Samsung sees value in bigger Galaxy Mega smartphones
Largest Mega will have 6.3-in. display
Computerworld - Samsung struck again today, announcing two even bigger Galaxy Mega smartphones with 5.8-in. and 6.3-in. LCD HD screens.
The Mega 5.8 and the Mega 6.3 both run Android 4.2 and will ship globally, starting in Europe and Russia in May, Samsung said in a statement. Pricing and wireless carriers have not been announced.
The trend toward bigger screens is already well-established with Samsung and other Android phone makers. Samsung's Galaxy Note II smartphone-tablet features a 5.5-in. display, while its upcoming Galaxy S4 will have a 5-in. HD Super AMOLED display.
By comparison, the popular iPhone 5 has a 4-in.display, the first in the iPhone line with a screen of more than 3.5 inches.
Samsung also has a penchant for offering devices in a variety of sizes and form factors. Its four basic Galaxy Tabs have displays ranging from 7 to 10.1 inches.
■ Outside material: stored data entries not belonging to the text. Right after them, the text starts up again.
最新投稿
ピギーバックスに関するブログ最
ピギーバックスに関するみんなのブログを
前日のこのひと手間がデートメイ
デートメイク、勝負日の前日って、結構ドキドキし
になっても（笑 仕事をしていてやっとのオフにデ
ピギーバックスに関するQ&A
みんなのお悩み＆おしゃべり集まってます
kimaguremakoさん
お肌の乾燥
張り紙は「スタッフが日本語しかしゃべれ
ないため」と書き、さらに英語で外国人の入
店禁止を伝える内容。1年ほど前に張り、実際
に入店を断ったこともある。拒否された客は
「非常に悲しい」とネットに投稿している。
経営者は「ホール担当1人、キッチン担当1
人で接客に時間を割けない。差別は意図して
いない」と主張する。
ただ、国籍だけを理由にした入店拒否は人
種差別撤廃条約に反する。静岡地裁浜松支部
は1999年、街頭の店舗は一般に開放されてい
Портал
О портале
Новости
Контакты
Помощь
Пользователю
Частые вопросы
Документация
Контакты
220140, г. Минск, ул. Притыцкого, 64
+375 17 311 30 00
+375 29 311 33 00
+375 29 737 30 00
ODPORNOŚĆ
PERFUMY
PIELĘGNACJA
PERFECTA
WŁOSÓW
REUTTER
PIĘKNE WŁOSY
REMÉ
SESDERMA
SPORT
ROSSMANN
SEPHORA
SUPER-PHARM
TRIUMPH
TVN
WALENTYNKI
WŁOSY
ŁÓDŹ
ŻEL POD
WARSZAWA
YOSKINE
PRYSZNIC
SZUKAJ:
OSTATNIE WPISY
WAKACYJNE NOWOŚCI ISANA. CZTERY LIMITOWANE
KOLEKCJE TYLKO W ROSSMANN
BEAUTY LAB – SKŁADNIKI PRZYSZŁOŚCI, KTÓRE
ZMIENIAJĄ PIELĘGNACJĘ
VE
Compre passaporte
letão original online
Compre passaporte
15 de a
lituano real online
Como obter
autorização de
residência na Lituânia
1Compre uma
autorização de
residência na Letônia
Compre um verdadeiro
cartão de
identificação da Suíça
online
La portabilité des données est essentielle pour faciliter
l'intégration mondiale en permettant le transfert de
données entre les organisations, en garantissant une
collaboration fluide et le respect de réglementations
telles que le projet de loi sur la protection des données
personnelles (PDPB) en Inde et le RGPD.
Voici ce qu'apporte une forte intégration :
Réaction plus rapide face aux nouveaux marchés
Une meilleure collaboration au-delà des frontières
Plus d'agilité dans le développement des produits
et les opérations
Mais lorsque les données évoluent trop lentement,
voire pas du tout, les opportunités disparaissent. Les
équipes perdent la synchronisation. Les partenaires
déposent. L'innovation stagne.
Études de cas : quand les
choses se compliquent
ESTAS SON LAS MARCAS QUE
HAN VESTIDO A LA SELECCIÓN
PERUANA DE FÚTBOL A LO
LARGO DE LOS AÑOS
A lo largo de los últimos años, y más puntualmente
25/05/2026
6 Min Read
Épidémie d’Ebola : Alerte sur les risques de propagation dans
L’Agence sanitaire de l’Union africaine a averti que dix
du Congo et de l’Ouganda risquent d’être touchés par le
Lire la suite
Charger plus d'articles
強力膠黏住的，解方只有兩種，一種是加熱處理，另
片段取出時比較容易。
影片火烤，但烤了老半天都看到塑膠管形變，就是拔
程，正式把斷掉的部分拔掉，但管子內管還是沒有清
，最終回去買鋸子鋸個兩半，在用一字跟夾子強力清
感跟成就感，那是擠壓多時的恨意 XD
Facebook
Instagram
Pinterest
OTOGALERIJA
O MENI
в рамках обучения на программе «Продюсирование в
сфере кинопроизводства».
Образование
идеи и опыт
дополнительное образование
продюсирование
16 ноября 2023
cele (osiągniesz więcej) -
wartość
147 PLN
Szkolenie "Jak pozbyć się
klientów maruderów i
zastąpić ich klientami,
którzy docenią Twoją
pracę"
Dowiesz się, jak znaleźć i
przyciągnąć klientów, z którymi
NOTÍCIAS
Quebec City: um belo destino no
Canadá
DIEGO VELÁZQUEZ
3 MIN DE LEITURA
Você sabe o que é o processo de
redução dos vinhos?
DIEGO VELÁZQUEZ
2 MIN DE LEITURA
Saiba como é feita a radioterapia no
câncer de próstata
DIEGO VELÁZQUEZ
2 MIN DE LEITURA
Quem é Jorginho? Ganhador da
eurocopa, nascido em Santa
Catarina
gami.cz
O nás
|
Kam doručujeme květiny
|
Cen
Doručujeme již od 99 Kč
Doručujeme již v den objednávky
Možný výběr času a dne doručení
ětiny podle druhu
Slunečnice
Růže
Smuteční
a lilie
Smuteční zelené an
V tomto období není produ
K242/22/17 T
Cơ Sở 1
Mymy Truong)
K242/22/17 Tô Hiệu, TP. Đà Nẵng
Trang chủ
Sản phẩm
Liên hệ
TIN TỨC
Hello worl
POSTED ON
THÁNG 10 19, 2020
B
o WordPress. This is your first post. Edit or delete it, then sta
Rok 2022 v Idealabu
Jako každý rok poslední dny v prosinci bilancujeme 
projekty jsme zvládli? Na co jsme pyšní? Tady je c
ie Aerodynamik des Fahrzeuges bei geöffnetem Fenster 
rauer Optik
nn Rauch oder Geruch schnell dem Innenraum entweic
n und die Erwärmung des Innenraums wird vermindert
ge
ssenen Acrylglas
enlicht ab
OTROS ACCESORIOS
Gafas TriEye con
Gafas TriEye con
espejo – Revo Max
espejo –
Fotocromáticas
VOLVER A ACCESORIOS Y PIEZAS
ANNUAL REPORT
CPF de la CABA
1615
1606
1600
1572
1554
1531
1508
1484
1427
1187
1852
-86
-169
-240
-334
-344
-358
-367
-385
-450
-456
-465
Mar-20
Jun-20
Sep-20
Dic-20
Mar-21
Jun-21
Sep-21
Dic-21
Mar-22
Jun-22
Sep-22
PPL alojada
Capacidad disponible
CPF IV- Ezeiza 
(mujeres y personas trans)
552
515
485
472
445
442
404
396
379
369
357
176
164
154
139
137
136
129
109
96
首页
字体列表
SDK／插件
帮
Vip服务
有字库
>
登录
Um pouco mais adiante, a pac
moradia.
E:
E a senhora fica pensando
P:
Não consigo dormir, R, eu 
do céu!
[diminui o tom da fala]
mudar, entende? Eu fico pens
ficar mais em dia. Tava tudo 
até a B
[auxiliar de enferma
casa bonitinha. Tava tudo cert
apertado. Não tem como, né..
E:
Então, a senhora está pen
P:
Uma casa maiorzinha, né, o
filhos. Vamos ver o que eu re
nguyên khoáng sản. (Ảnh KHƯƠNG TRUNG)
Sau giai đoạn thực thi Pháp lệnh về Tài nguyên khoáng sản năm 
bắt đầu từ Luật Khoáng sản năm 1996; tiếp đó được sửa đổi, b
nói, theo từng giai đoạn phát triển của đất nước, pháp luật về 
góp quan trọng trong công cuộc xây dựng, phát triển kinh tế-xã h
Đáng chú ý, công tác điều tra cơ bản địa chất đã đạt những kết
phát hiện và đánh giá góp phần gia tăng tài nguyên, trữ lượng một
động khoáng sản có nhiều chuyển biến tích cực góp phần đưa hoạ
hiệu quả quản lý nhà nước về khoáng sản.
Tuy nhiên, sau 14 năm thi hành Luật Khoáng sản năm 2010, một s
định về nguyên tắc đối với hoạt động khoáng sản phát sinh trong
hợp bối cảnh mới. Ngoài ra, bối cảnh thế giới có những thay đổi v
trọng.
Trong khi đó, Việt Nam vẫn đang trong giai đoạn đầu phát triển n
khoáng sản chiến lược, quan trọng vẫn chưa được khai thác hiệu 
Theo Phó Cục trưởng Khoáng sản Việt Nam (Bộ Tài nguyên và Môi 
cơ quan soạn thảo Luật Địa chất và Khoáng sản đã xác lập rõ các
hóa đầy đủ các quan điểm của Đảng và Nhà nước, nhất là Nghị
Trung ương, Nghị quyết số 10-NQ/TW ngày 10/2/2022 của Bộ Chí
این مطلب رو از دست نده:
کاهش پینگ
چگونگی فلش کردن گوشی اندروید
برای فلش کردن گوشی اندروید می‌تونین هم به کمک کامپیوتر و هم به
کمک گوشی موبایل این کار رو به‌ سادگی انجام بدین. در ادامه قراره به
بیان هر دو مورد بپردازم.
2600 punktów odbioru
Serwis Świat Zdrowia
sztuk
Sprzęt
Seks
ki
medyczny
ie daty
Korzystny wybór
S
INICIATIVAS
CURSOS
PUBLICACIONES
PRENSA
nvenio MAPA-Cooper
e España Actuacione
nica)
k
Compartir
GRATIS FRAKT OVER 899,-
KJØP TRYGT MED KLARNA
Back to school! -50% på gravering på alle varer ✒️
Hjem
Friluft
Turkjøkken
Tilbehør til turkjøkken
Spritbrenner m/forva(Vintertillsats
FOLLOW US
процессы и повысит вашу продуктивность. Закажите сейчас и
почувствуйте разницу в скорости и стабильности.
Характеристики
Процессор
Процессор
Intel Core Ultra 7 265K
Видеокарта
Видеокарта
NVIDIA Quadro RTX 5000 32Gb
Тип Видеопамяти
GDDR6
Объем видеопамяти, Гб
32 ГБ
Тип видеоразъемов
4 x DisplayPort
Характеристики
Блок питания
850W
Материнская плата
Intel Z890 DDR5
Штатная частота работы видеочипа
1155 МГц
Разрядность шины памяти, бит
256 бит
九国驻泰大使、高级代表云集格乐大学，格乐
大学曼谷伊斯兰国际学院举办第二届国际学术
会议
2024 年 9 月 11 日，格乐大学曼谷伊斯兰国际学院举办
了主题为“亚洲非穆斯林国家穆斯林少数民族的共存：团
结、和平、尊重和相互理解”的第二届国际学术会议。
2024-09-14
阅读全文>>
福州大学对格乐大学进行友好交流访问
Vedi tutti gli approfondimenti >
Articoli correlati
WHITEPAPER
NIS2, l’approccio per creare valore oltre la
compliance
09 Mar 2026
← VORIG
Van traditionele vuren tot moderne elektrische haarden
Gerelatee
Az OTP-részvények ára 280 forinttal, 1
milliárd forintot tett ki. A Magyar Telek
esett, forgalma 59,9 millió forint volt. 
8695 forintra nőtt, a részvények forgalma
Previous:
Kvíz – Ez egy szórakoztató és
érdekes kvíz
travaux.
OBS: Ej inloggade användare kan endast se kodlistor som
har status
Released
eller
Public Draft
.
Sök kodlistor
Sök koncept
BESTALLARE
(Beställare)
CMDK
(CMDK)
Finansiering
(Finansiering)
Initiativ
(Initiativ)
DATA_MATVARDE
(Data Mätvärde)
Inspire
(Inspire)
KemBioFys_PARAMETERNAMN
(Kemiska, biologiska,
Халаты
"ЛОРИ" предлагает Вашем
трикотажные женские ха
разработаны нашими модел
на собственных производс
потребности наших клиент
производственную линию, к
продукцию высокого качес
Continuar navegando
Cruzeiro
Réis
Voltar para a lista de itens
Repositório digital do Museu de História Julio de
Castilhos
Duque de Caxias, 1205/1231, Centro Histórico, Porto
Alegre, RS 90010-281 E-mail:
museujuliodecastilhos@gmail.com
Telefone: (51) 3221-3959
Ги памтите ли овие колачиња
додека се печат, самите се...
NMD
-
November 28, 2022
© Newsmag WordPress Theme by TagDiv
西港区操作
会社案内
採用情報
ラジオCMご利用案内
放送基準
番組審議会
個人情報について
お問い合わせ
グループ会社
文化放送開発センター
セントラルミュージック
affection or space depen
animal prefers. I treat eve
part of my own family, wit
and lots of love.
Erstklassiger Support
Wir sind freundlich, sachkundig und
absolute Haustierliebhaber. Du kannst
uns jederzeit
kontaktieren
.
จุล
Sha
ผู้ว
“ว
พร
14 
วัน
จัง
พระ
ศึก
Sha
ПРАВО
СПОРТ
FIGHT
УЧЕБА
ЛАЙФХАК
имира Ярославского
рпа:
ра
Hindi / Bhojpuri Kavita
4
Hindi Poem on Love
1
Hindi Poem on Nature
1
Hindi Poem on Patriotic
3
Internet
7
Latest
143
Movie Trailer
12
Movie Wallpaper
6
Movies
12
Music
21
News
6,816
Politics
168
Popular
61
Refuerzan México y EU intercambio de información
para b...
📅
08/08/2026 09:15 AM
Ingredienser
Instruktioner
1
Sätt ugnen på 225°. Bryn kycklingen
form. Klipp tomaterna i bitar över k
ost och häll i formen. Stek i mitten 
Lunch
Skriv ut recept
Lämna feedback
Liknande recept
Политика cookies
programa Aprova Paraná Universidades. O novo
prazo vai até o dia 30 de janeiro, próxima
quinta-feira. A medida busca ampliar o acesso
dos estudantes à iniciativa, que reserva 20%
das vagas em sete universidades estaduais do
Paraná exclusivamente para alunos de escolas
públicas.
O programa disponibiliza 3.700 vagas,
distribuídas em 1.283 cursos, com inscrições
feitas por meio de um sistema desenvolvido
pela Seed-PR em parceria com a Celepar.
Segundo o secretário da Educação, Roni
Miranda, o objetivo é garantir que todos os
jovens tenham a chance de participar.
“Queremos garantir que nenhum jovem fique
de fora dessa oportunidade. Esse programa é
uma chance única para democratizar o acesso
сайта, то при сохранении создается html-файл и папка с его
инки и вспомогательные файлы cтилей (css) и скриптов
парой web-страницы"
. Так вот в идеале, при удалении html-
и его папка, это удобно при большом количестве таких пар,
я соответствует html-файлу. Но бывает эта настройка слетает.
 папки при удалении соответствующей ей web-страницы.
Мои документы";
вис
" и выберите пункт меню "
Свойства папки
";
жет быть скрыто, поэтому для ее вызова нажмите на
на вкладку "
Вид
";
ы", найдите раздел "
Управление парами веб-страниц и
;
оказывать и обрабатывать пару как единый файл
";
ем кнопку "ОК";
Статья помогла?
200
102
Samsung manufactures many of its own device components, making the cost of rolling out different sizes of devices more manageable than if it relied only on third-party suppliers.
Still, the increasing sizes of the smartphones has given some analysts pause.
"How many more sizes will we have?" asked Gartner analyst Carolina Milanesi. The ideal size for one-hand usage is 4.3-in., she said, well short of what Samsung has been promoting in the past year.
She said a small person can use a smartphone with a 6-in. display, but mainly as a phone "and anything more is a push."
Milanesi suggested that Samsung may be offering the Mega as an experiment to see what customers prefer.
"I am not sure Mega is anything other than an experiment to see what consumers like, but that can be an expensive experiment," she said.
It may be an experiment that Samsung can afford. The Seoul-based company sells half of all the Android phones globally, and phones running Android make up nearly 70% of the entire smartphone market globally, according to Gartner and IDC.
But Samsung is also marketing-aware and has invested heavily in advertising its products based on market research, analysts said. "If there wasn't a market for bigger screens, the phones wouldn't sell," said Jack Gold, an analyst at J. Gold Associates. "If you look around, you can find an Android device with a smaller form factor -- just perhaps not with the latest Snapdragon or Tegra processor."
Bigger phones tend to use the newest and most expensive chips, Gold said, partly because the overall higher price paid by consumers allows it. While bigger screens make it hard for a one-handed user, they also are easier on the eyes of older users when watching video and surfing, he added. "The market is driving the device selection," he said.